# EXERCISE DATA:
--------------------------------------------------
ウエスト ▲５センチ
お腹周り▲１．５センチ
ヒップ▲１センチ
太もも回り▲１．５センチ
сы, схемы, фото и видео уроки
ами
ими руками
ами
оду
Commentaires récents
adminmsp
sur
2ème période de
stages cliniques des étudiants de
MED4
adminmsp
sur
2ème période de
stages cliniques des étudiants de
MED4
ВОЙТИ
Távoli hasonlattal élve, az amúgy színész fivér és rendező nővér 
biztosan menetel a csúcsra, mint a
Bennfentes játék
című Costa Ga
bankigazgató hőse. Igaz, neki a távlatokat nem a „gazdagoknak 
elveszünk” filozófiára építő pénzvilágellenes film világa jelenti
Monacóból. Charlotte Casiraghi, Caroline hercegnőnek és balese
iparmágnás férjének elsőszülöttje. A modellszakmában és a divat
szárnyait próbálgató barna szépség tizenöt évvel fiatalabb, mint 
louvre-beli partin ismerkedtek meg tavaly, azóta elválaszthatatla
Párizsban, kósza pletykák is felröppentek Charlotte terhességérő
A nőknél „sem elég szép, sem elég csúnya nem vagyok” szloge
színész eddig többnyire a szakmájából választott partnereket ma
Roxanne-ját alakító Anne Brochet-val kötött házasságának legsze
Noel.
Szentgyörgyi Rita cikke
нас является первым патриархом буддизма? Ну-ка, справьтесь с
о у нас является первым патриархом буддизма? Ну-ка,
--------------------------------------------------
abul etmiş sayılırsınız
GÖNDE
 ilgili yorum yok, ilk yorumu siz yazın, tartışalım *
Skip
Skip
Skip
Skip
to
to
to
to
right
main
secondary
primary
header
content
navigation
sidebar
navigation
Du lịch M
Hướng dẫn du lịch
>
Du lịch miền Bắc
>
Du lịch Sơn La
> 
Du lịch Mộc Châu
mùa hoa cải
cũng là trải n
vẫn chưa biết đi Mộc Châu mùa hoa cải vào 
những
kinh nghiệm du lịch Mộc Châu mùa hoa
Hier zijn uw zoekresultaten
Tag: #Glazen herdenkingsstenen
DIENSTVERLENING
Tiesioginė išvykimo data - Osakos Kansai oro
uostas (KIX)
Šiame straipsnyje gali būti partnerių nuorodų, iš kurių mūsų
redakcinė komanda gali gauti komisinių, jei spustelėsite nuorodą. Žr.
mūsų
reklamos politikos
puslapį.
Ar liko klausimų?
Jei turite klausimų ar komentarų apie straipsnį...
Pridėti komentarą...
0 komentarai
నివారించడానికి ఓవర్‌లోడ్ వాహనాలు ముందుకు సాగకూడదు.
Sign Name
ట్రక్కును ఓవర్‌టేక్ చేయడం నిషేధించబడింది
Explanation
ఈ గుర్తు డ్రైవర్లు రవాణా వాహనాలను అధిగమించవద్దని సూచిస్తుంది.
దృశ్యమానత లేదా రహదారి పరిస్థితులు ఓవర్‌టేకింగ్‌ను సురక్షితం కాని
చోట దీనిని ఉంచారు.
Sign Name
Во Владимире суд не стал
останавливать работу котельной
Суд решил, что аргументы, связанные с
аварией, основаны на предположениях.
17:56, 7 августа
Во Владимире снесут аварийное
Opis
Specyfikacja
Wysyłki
--------------------------------------------------
# TASK:
Across the preceding material, how many lines contain the word "gali"? State the number alone.

# ANSWER FOR THIS EXERCISE:
2